Leave every image behind and restate the data word for word.

-*-

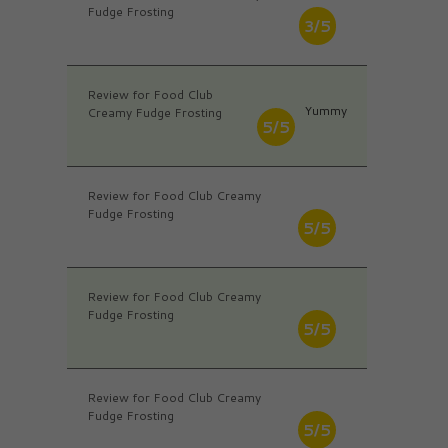
Fudge Frosting
3/5
Review for Food Club
Yummy
Creamy Fudge Frosting
5/5
Review for Food Club Creamy
Fudge Frosting
5/5
Review for Food Club Creamy
Fudge Frosting
5/5
Review for Food Club Creamy
Fudge Frosting
5/5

-*-

Written answer =
Fudge Frosting
3/5
Review for Food Club
Yummy
Creamy Fudge Frosting
5/5
Review for Food Club Creamy
Fudge Frosting
5/5
Review for Food Club Creamy
Fudge Frosting
5/5
Review for Food Club Creamy
Fudge Frosting
5/5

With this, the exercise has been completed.